Birds of Prophecy (The Dashkova Memoirs Book 3)
Page 19
He glanced behind him towards the farmhouse. "I'm not sure if they'd be frightened or excited to know the source of those rumors is standing on their front lawn talking to their uncle."
"I'd prefer if they didn't know anything," I said.
He frowned. "I certainly hope you weren't implying that I might tell them."
"No, not at all," I said. "The truth is that I'm worried, because it seems magic is here to stay. It's going to get much worse, Simon. Much, much worse."
"Is that why you came? To warn me?" he asked.
I nodded, not trusting myself to speak. I'd come for a lot of reasons. To gather allies. To explain what had happened. But mostly, if I was being honest, I wanted to see Simon Snyder. He was an uncomplicated man in a complicated world. With the tangled mess of prophecies seething in my head like a nest of spiders waiting to burst out and cover the world in webs, I desired something simple, easy.
But to call the Warden simple was to mislead myself. He was an honest man, one of the few I'd ever met. He had that strength of American purpose, that self-assured belief that all would work out.
Yet, he wasn't simple. He'd taken the news about prophecies and magic better than I had.
Maybe that's what I was looking for. Everything going on inside my skull felt like I was living with a dozen boisterous extended family members who'd come for an unexpected and lengthy visit.
"I came because...I wanted to...wanted to let you know we would need your help," I said.
He eyed me suspiciously. "What kind of help?"
"I don't know yet.

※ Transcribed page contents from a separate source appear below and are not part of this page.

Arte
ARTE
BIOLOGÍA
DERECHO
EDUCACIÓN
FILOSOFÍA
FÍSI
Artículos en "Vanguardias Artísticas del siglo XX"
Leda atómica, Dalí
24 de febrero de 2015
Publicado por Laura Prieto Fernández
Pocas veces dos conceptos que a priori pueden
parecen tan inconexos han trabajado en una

Like I said, the world has gotten more complicated. Magic, and the creatures wielding it, are invading our realm. We're going to have to work together to keep it back," I said.
"We can keep it back?"
"No, that's not right. We can't keep it back. But we can figure out how to keep it from overwhelming us."
Simon hefted the axe onto his shoulder. "So I'm just supposed to wait for you to let me know when I can be of use?"

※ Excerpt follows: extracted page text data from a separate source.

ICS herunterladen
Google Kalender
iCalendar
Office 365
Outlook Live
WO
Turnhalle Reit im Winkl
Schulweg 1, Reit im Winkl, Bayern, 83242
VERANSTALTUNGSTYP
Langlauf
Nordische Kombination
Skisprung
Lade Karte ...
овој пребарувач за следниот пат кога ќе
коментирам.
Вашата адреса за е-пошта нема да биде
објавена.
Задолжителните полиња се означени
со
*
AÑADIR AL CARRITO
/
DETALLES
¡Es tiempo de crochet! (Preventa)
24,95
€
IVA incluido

He was still hurt from my earlier comment.
"We need your help, Temple Franklin and I. I'll try to be more forthcoming next time. The Gamayun tied my hands with the prophecies," I said.

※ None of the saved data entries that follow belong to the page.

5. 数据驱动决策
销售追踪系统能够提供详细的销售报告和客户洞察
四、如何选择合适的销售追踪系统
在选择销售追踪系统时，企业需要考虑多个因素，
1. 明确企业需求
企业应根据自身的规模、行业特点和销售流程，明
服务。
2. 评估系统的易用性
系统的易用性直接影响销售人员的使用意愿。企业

"As you wish, Katerina. I will help when you call, but don't wait until the last moment to let me know what's going on. If I'm going to support this, you can't leave me in the dark," he said.
"Deal," I said with a nod, turning to climb back into my steam carriage.
"Katerina," said Simon.
I stopped with my hand on the door. "Yes, Simon?"
"Did you burn down the Magdelen House?" he asked.
My hand went straight to my mouth. "Not directly, but essentially, I was the cause of it."
"Thank you for your honesty. I just needed to know if I should continue the investigation. Someone claimed they saw a flying witch in a cauldron—"
"Mortar."
"Fine, mortar, so I thought it might be you," he said.
I climbed back into the vehicle, the thwack of axe blows signaling that Simon had resumed his wood chopping.
I'd promised him a lot of things I hoped I was going to be able to uphold. Dealing with magic seemed to have a way of breaking promises.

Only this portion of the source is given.